Guest post originally published on the Fairwinds blog by Patrick Loring
FinOps has become another buzzword in the cloud native ecosystem of late. FinOps, as defined by the FinOps Foundation, is the:
FinOps is an evolving cloud financial management discipline and cultural practice that enables organizations to get maximum business value by helping engineering, finance, technology and business teams to collaborate on data-driven spending decisions.FinOps Foundation
FinOps has been a term we’ve used in the cloud industry for years. The goal is to ensure that financial teams and ops teams are aligned and there is ownership over cloud spend. That requires the measurement and tracking of financial (aka cloud) spend against budgets, revenue targets and business goals.
There are many great tools that exist to track cloud spend, however one persistent area of concern is containers. The world’s undeniable winner for container orchestration is Kubernetes. I like to refer to it as the “blackhole” of FinOps. Just as the cloud was once an unknown cost to the business, today Kubernetes holds that position in organizations. It’s particularly an “unknown” in those organizations that have no visibility into how Kubernetes is being configured to ensure costs are aligned with application performance requirements.
Why is Kubernetes a Cost Blackhole?
To understand why Kubernetes is a cost blackhole, it’s important to consider how Kubernetes works.
Kubernetes clusters are deployed on cloud instances, but they are often shared. Kube clusters can host multiple workloads and applications, but your cloud provider’s bill has no visibility inside of the cluster. The lack of visibility into how infrastructure is utilized or shared by multiple teams is “the blackhole”.
DevOps teams are putting Kubernetes in place to serve as a platform for developers to work on applications, get them to market faster with the reliability needed for today’s infrastructure (i.e. I need my application to scale automatically if my application goes viral).
Developers are therefore using what the DevOps and platform engineering teams provide. One of the main challenges is setting Kubernetes configurations around CPU and memory. When configuring, a developer must decide what settings to put in place. If CPU and memory are set too low, the application may have performance and reliability issues. On the other hand, if set too high, the organization may be paying for unnecessary cloud resources.

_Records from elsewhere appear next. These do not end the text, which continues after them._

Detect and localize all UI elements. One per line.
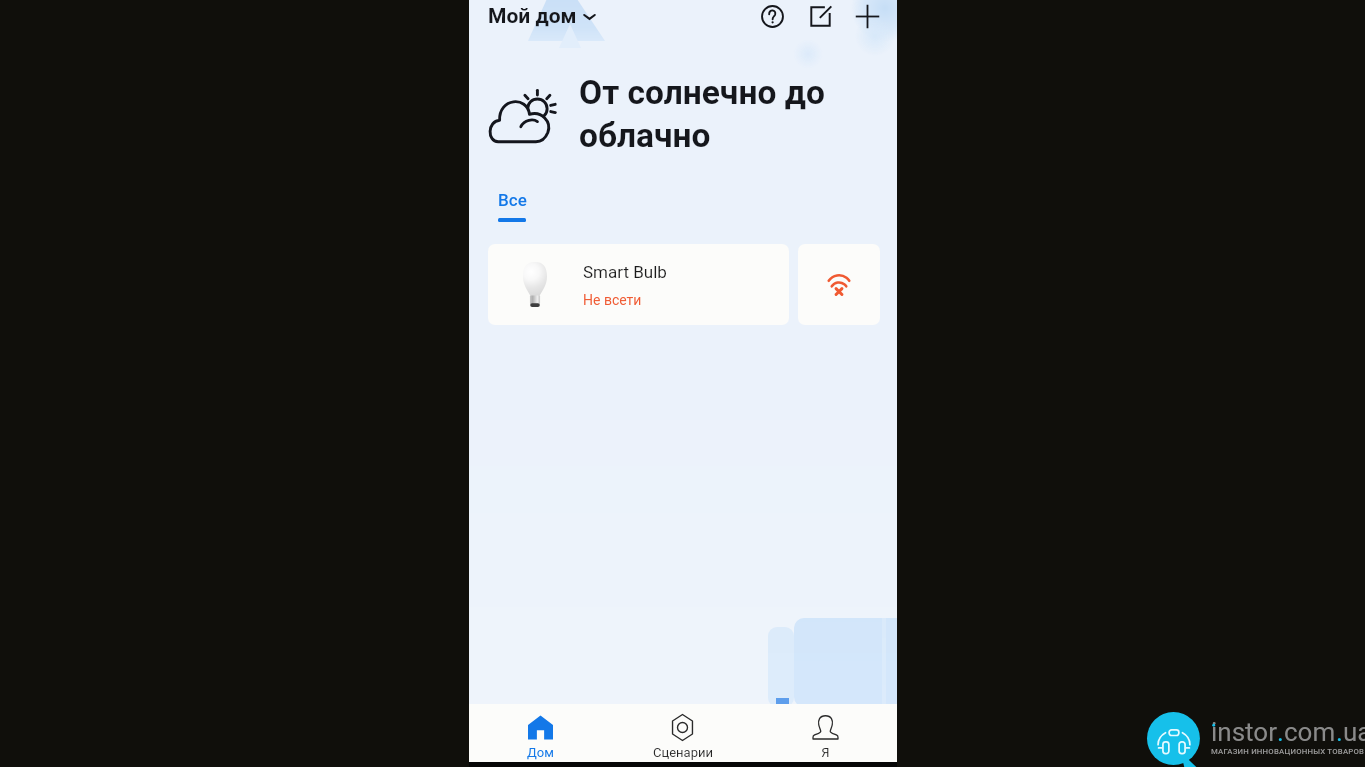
button[interactable]: Offline — [798, 244, 880, 325]
button[interactable]: Мой дом — [488, 4, 597, 29]
staticText: Я — [821, 745, 830, 760]
button[interactable]: Help — [754, 0, 790, 34]
button[interactable]: Smart Bulb — [488, 244, 789, 325]
staticText: com — [1284, 717, 1336, 747]
button[interactable]: Add — [849, 0, 885, 34]
staticText: ua — [1343, 717, 1365, 747]
staticText: Мой дом — [488, 4, 577, 29]
staticText: instor — [1211, 717, 1277, 747]
staticText: Сценарии — [653, 745, 713, 760]
staticText: . — [1336, 717, 1343, 747]
staticText: Smart Bulb — [583, 262, 667, 282]
button[interactable]: Edit — [802, 0, 838, 34]
staticText: МАГАЗИН ИННОВАЦИОННЫХ ТОВАРОВ — [1211, 747, 1365, 756]
button[interactable]: Все — [498, 190, 527, 222]
staticText: Не всети — [583, 292, 642, 308]
staticText: Все — [498, 190, 527, 210]
button[interactable]: Я — [754, 704, 897, 762]
staticText: От солнечно до облачно — [579, 73, 849, 155]
button[interactable]: Дом — [469, 704, 611, 762]
staticText: Дом — [527, 745, 554, 760]
staticText: . — [1277, 717, 1284, 747]
button[interactable]: Сценарии — [611, 704, 754, 762]
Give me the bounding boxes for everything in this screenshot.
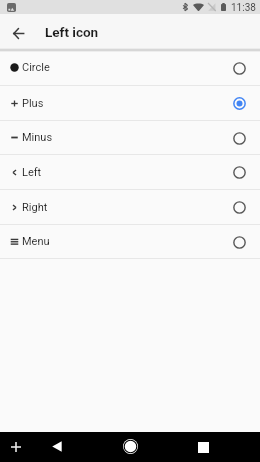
staticText: Menu — [22, 235, 50, 248]
button[interactable]: Navigate up — [7, 21, 29, 43]
button[interactable]: Not selected — [229, 128, 249, 148]
staticText: Left — [22, 166, 42, 179]
button[interactable]: Minus — [0, 121, 260, 154]
button[interactable]: Back — [47, 437, 66, 456]
button[interactable]: Menu — [0, 225, 260, 258]
staticText: Circle — [22, 61, 50, 74]
staticText: Minus — [22, 131, 53, 144]
button[interactable]: Selected — [229, 93, 249, 113]
button[interactable]: Plus — [0, 86, 260, 120]
button[interactable]: Not selected — [229, 162, 249, 182]
button[interactable]: Circle — [0, 50, 260, 85]
button[interactable]: Not selected — [229, 232, 249, 252]
staticText: Left icon — [45, 24, 99, 40]
staticText: Plus — [22, 97, 44, 110]
button[interactable]: Left — [0, 155, 260, 189]
staticText: 11:38 — [231, 2, 256, 14]
button[interactable]: Add — [6, 437, 25, 456]
button[interactable]: Right — [0, 190, 260, 224]
button[interactable]: Recent apps — [194, 438, 213, 457]
button[interactable]: Home — [120, 436, 141, 457]
staticText: Right — [22, 201, 48, 214]
button[interactable]: Not selected — [229, 197, 249, 217]
button[interactable]: Not selected — [229, 58, 249, 78]
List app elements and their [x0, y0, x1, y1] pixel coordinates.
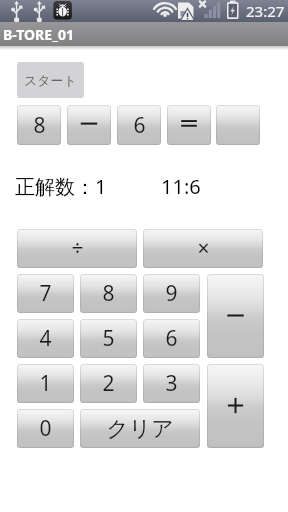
staticText: B-TORE_01: [3, 25, 74, 44]
staticText: 正解数：1: [15, 173, 107, 200]
button[interactable]: plus: [207, 364, 264, 448]
staticText: スタート: [24, 72, 77, 88]
staticText: 9: [165, 279, 178, 308]
button[interactable]: スタート: [17, 62, 84, 98]
button[interactable]: 3: [143, 364, 200, 403]
staticText: 5: [102, 324, 115, 353]
button[interactable]: 8: [80, 274, 137, 313]
staticText: 4: [39, 324, 52, 353]
staticText: 8: [102, 279, 115, 308]
button[interactable]: minus: [67, 105, 111, 145]
button[interactable]: 4: [17, 319, 74, 358]
staticText: ×: [197, 234, 210, 263]
staticText: ÷: [71, 234, 84, 263]
staticText: 1: [39, 369, 52, 398]
button[interactable]: ×: [143, 229, 263, 268]
button[interactable]: 2: [80, 364, 137, 403]
staticText: 11:6: [161, 173, 201, 200]
button[interactable]: 1: [17, 364, 74, 403]
staticText: 2: [102, 369, 115, 398]
staticText: 0: [39, 414, 52, 443]
button[interactable]: 8: [17, 105, 61, 145]
staticText: 3: [165, 369, 178, 398]
button[interactable]: ÷: [17, 229, 137, 268]
staticText: クリア: [106, 415, 174, 443]
button[interactable]: 6: [117, 105, 161, 145]
button[interactable]: minus: [207, 274, 264, 358]
staticText: 6: [165, 324, 178, 353]
button[interactable]: 6: [143, 319, 200, 358]
button[interactable]: 9: [143, 274, 200, 313]
button[interactable]: 0: [17, 409, 74, 448]
button[interactable]: equals: [167, 105, 211, 145]
button[interactable]: クリア: [80, 409, 200, 448]
button[interactable]: 5: [80, 319, 137, 358]
staticText: 6: [133, 111, 146, 140]
staticText: 23:27: [246, 1, 285, 21]
staticText: 8: [33, 111, 46, 140]
button[interactable]: 7: [17, 274, 74, 313]
button[interactable]: [216, 105, 260, 145]
staticText: 7: [39, 279, 52, 308]
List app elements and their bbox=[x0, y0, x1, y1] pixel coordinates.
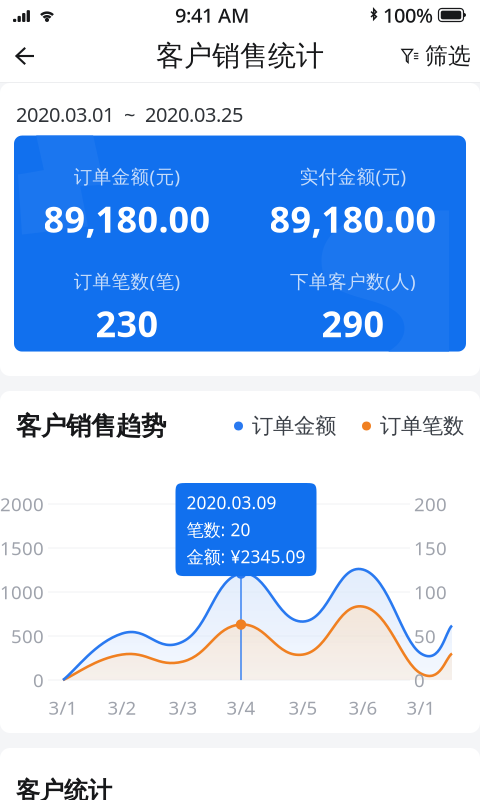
staticText: 100% bbox=[383, 2, 433, 28]
staticText: 订单笔数(笔) bbox=[74, 269, 180, 293]
button[interactable]: 筛选 bbox=[391, 30, 480, 82]
staticText: 2020.03.09 bbox=[186, 491, 276, 514]
button[interactable]: Back bbox=[0, 30, 48, 82]
staticText: 金额: ¥2345.09 bbox=[186, 545, 306, 568]
staticText: 3/3 bbox=[168, 695, 198, 720]
staticText: 3/5 bbox=[288, 695, 318, 720]
staticText: 50 bbox=[414, 624, 436, 648]
staticText: 3/1 bbox=[406, 695, 436, 720]
staticText: 实付金额(元) bbox=[300, 164, 406, 189]
staticText: 3/6 bbox=[348, 695, 378, 720]
staticText: 9:41 AM bbox=[175, 2, 249, 28]
staticText: 200 bbox=[414, 492, 447, 516]
staticText: 100 bbox=[414, 580, 447, 604]
staticText: 笔数: 20 bbox=[186, 518, 250, 541]
staticText: 290 bbox=[322, 299, 384, 347]
staticText: 89,180.00 bbox=[270, 195, 436, 243]
staticText: 1500 bbox=[0, 536, 44, 560]
staticText: 3/2 bbox=[108, 695, 136, 720]
staticText: 500 bbox=[11, 624, 44, 648]
staticText: 客户销售趋势 bbox=[16, 410, 166, 442]
staticText: 客户统计 bbox=[16, 776, 112, 800]
staticText: 230 bbox=[96, 299, 158, 347]
staticText: 客户销售统计 bbox=[156, 39, 324, 73]
staticText: 3/4 bbox=[226, 695, 256, 720]
staticText: 订单笔数 bbox=[380, 413, 464, 439]
staticText: 89,180.00 bbox=[44, 195, 210, 243]
staticText: 0 bbox=[414, 668, 425, 692]
staticText: 150 bbox=[414, 536, 447, 560]
staticText: 0 bbox=[33, 668, 44, 692]
staticText: 3/1 bbox=[48, 695, 78, 720]
staticText: 下单客户数(人) bbox=[290, 269, 416, 293]
staticText: 筛选 bbox=[425, 42, 471, 70]
staticText: 订单金额 bbox=[252, 413, 336, 439]
staticText: 2000 bbox=[0, 492, 44, 516]
staticText: 1000 bbox=[0, 580, 44, 604]
staticText: 2020.03.01 ~ 2020.03.25 bbox=[16, 101, 243, 128]
staticText: 订单金额(元) bbox=[74, 164, 180, 189]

Think this isn’t a big deal? In one example, a developer set a configuration setting incorrectly that led to a $50,000 overspend in 24 hours. Fortunately, the DevOps team caught it within a day, but had that been missed, it could have been devastating to the organization.
FinOps is Kubernetes Service Ownership
The FinOps Foundation says that “At its core, FinOps is a cultural practice. It’s the way for teams to manage their cloud costs, where everyone takes ownership of their cloud usage supported by a central best-practices group.” This holds true for Kubernetes as well.
We talk a lot about Kubernetes service ownership, the idea that DevOps provide developers the tools and guardrails they need to build, deploy and own an application from start to maintenance. When thinking about how Kubernetes service ownership affects overall cost management, proper configuration plays a major role. Service owners, aka developers, need to understand how much an application ultimately costs—and if this amount aligns with their pricing metrics. In the past, before Kubernetes, businesses could rely on cloud cost tools to provide visibility into the underlying cloud infrastructure. But now, Kubernetes provides a new layer of obfuscation in cloud cost management, a blackhole for traditional cloud cost monitoring tools.
By employing a FinOps / service ownership model of Kubernetes, teams can understand the “true cost” of a workload and perform proper cost allocation among applications, products and teams. This level of clarity into cloud resources, typically found through a Kubernetes governance platform, allows teams to make better decisions around the finances of Kubernetes. Without it, organizations have trouble optimizing compute and workloads in a dynamic environment like Kubernetes. Multiple teams, multiple clusters and a lot of complexity translate into copious amounts of information to review and evaluate when trying to make smart, real-time business decisions.
A FinOps approach with Kubernetes can be viewed as just another model for proper cost management and service ownership. Whatever you may call it, if using Kubernetes, you need to empower development teams to own and run their applications in production, removing Ops as a bottleneck to delivery, while also providing finance management detail they need to make better decisions.